APRA’s Wayne Byres identified the inter-related areas of governance, culture and remuneration as areas where improvement is needed.

“Building up capital and liquidity, and ensuring loss absorbing capacity in the event of failure, will undoubtedly make for a more resilient financial system. But they will only offer a partial remedy to the problems that were experienced unless there are behavioural changes within financial firms as well.

Culture is a nebulous concept, much more difficult to define and observe than capital adequacy. But strengthening culture, like strengthening capital, is critical to long-run stability. We regularly see instances where participants in financial markets, when faced with an ethical dilemma, fail to ask themselves ‘is this right?’ Instead, the question has often been ‘can I get away with this?’ – or, more ominously, in some cases it appears no question was asked because the attitude was ‘if you ain’t cheating, you ain’t trying’. For an industry that is ultimately founded on trust, something serious is amiss, and strong and ethical leadership within financial firms is needed to set this right.

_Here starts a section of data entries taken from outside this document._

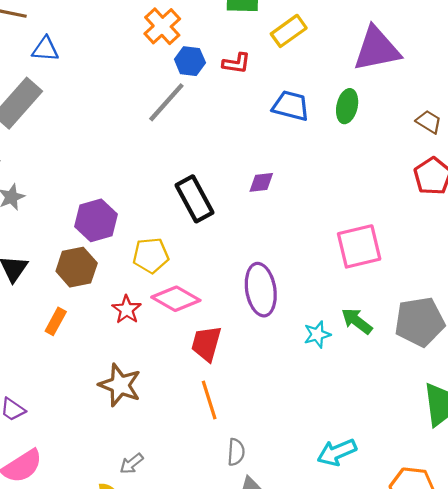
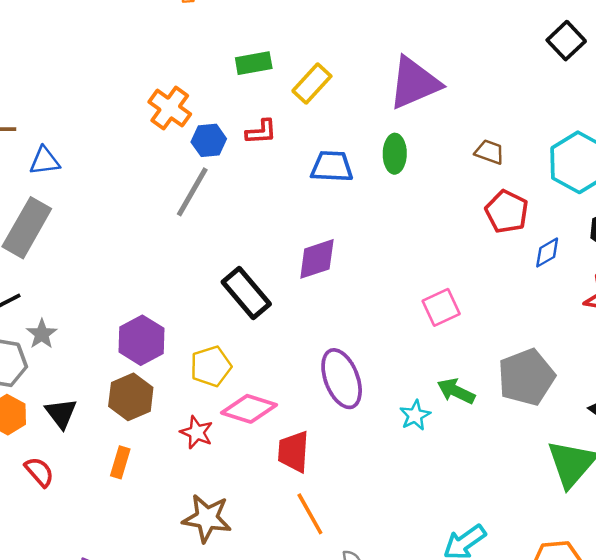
purple diamond: (261, 182) -> (317, 259), size x1.5
pink square: (359, 246) -> (441, 307), size x0.7

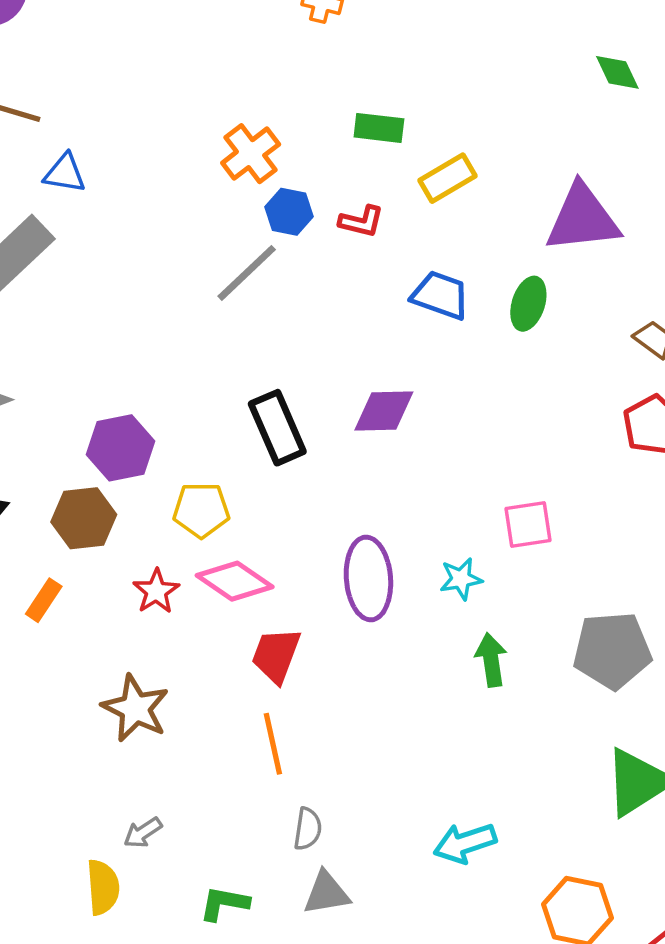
green arrow: (456, 391) -> (491, 660), moved, turned 39
cyan star: (415, 415) -> (461, 579), moved

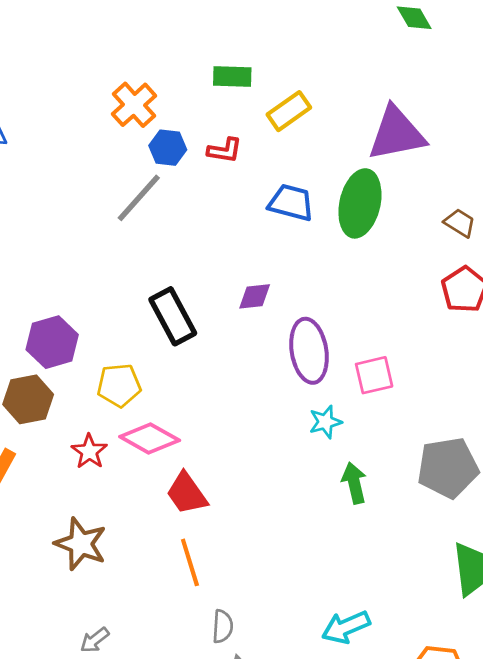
green ellipse: (528, 304) -> (360, 203), size x1.6
purple diamond: (384, 411) -> (255, 296), size x0.7
purple ellipse: (368, 578) -> (309, 351), moved
red trapezoid: (276, 655) -> (187, 493), turned -51

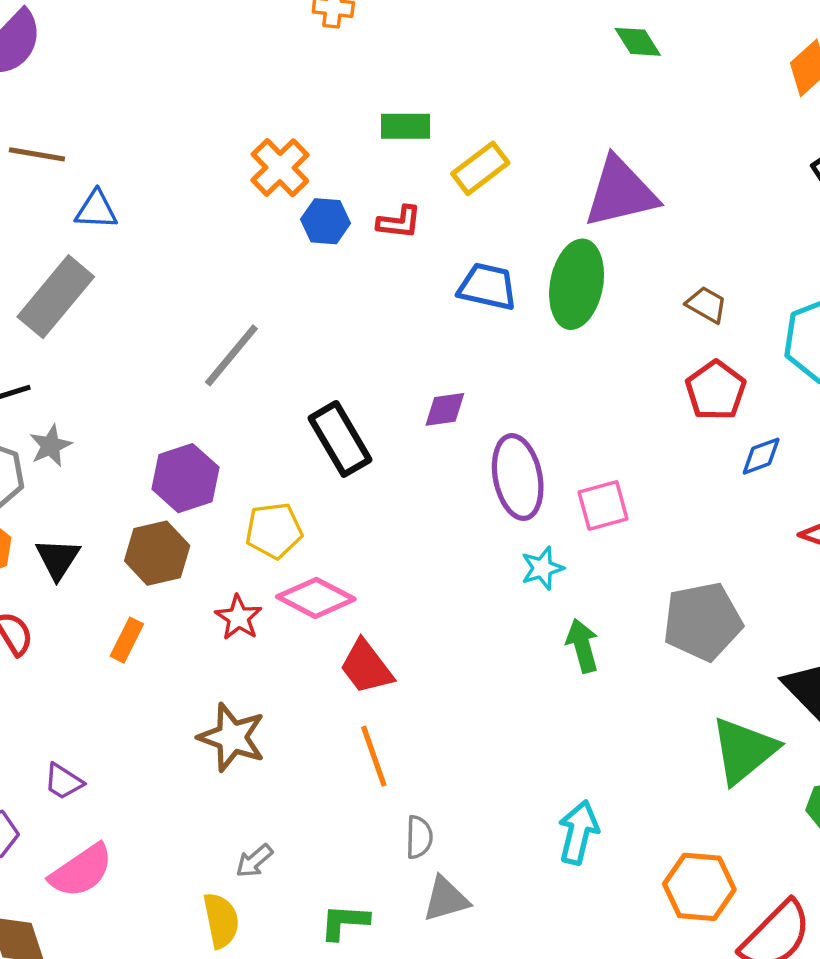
gray line: (139, 198) -> (231, 355), moved
cyan arrow: (346, 627) -> (578, 832), turned 129

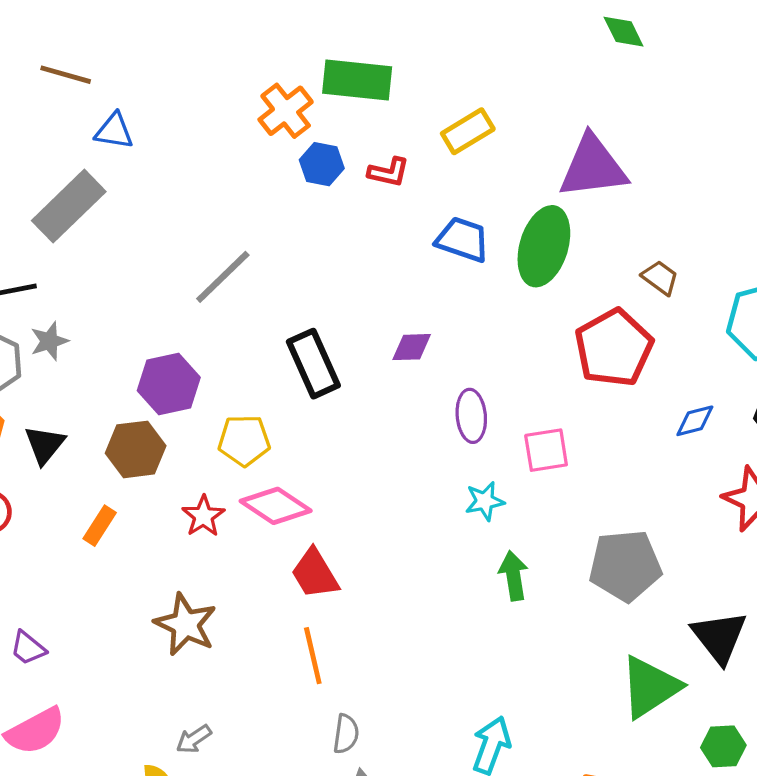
green rectangle: (405, 126) -> (357, 80), moved, size x1.5
red pentagon: (716, 390) -> (614, 348), moved, size x1.4
purple ellipse: (518, 477) -> (471, 416), size x0.7

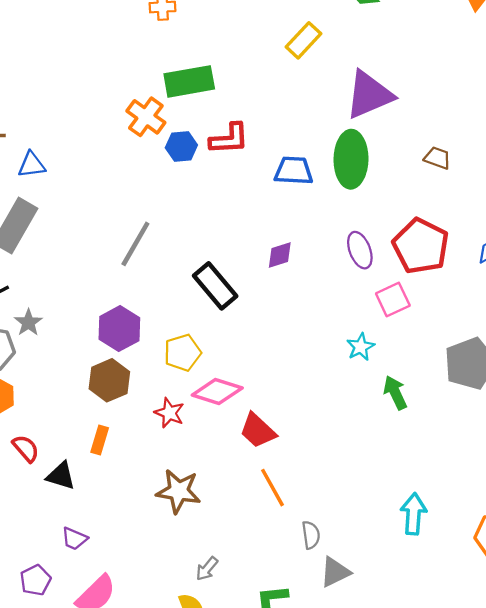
yellow rectangle: (468, 131) -> (303, 40), moved
red L-shape: (389, 172) -> (229, 139), size x1.4
red pentagon: (614, 348) -> (421, 246), moved
purple ellipse: (471, 416) -> (360, 250), moved
black triangle: (45, 445) -> (61, 476), moved, turned -36

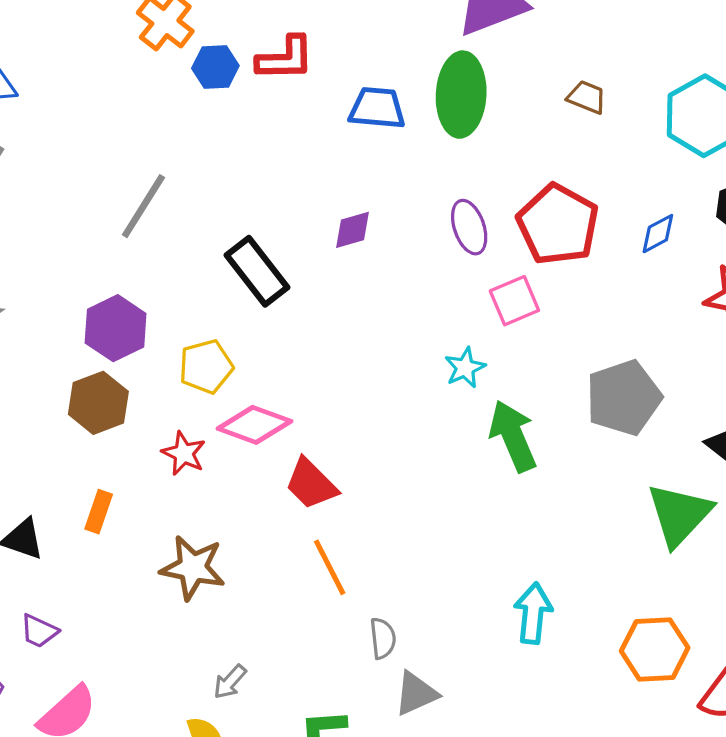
green arrow: (395, 393) -> (513, 436), size x1.4
orange rectangle: (100, 440) -> (99, 512), moved

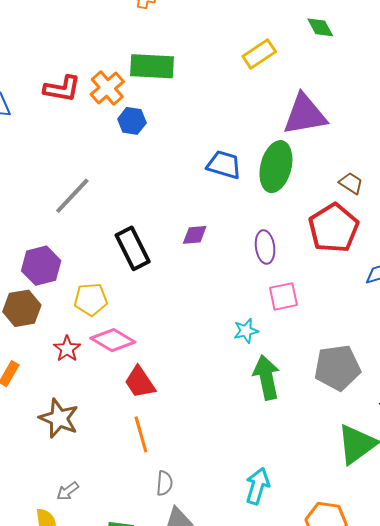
red L-shape: (285, 58) -> (62, 89), moved
red pentagon: (558, 224) -> (334, 228), moved

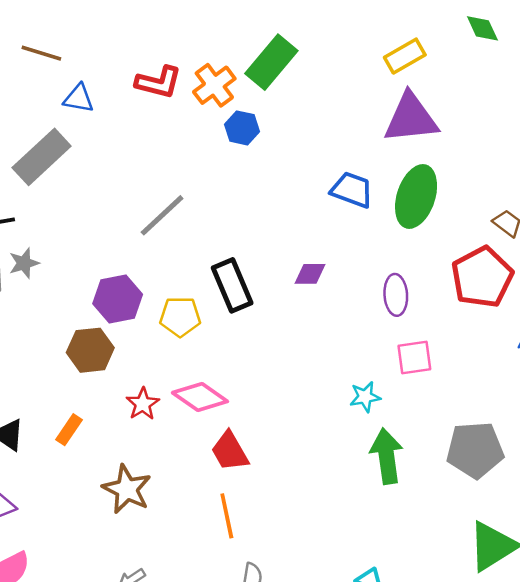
green rectangle: (152, 66) -> (271, 62), turned -57
purple triangle: (305, 115) -> (411, 118), moved
yellow pentagon: (91, 299) -> (180, 317), moved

Both the industry, and the community of supervisors, is still grappling with how best to make assessments of organisational culture, and how to respond when a culture is shown to be in need of improvement. Much has to do with the incentives that individuals face and how they signal what an organisation truly values (and what it does not). It is clear that, in many cases, aspirational statements of organisational culture have been no match for the personal incentives that are created for individuals. Much of the post-crisis reform agenda has been aimed at getting the organisational interests of financial firms more aligned with those of the wider community. Getting personal incentives correspondingly aligned with organisational interests needs to be seen as equally important.”

ASIC’s Greg Tanzer emphasised that a good corporate culture achieved good outcomes for customers and management of conduct risk.

What does ASIC mean by a “positive culture”?

“In practice, a positive culture is where a business:

  • ensures the long-term interests of their customers first, both when things are going well and when they are not – for example, in any remediation process
  • ensures that products that are designed to provide utility to a specific target market, take into account the needs of that target market and are appropriately tested
  • ensures the right products and services are sold to the customers they were designed for, not just to any customer – who may not understand or be suited to the product
  • has controls in place to support their culture – for example, how products are developed, approved, marketed, distributed, monitored, and reviewed
  • has a recruitment, training and reward structure that is aligned to and reinforces the culture of ‘doing the right thing’ and ‘good outcomes for customers’
  • provides an environment that encourages staff to challenge accepted practices and raise issues when mistakes are made or when things don’t seem right.”

Areas ASIC is planning to target include:

  • remediation policy and procedures
  • reward and incentive structures, including promotions
  • recruitment and training policy
  • whistleblowing policy
  • conflicts of interest
  • nature and level of complaints and complaints handling
  • staff engagement
  • corporate governance framework to support customer-centric culture (e.g. board oversight over product approval processes).